Accessing PDF data with automations
5 Tasks
15 mins
Scenario
The billing department of the Astend Technology company receives invoices in PDF file format and must parse specific data to another system for proper processing. You will create a PDF document type for the invoice to ensure that it is identifiable and its values are available in an automation. The automation passes in a file location parameter to open the document. From the lookup table, the automation loops through the table to retrieve the data subtotal, sales tax, and total values, and then stores them into the global variables.
Complete the following tasks:
- Add the PDF file connector to the Global container.

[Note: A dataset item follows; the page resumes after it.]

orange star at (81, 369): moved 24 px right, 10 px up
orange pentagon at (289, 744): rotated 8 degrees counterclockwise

- Configure the PDF file document type.
- Configure a lookup Table and global variables to store the automation data.
- Create an automation that opens the PDF document file and updates the lookup table.
- Loop through the table to extract data values for Subtotal, Sales Tax, and Total to global variables.
Starting project:
Download, and then open InvoiceTableDataSln. Extract it to C:\Users\<yourLogin>\Documents\Pega Robot Studio\Projects
Note: The starting project contains the Global Container with a lookup table that has required extensions. Required references are installed.

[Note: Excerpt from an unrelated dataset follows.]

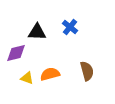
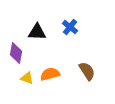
purple diamond: rotated 65 degrees counterclockwise
brown semicircle: rotated 18 degrees counterclockwise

Download the sample PDF file. Save it to the Desktop.
Detailed Tasks
1 Add the PDF connector to the Global container.
- In the Solution Explorer, double-click _GC_Invoice.os to open the Global Container in the Designer windows.
- In the Toolbox, in the search field, enter PdfConnector.
- Drag the PdfConnector to the Designer windows to add it to the Global container.
- On the Property Grid of the PdfConnector, change the Name property to Invoice.
- Save the changes on the Globals tab.
2 Add and configure a document type.
- In the Object Explorer, right-click the invoice, and then select Add Document Type.
- Select the PDF file sample document from the opening dialog box on the Desktop.
- In the Add New Document Type window, in the Document type name field, enter Astend Invoice.
- In the Threshold configuration pane of the dialog box, in the Line menu, click to highlight lines in the preview area on the right.
- Adjust the Line threshold to ensure correct line identification in the PDF file document type. The following figure shows an example of the lines:
- In the dialog box, in the Table configuration section, select Include rectangles in selection.
This feature increases the number of tables recognized in the document, matching tables based on intersecting lines. - Click Identifiers section. to open the
- In the Identifiers section, click Add > Text to configure a unique document type identifier.
- In the upper-right corner, click the blue rectangle to configure the identifier.
- In the Identifier name field, enter Invoice for.
- Draw a rectangle around the Invoice for: text.
- Click , and then click .
- In the Automation values section, select Add > Table.
- Select the blue rectangle on the upper-right corner to configure the table landmark.
- Draw a rectangle around the Invoice for: text.
- Click Validate to confirm the selected landmark.
- In the Table name field, enter tblInvoice.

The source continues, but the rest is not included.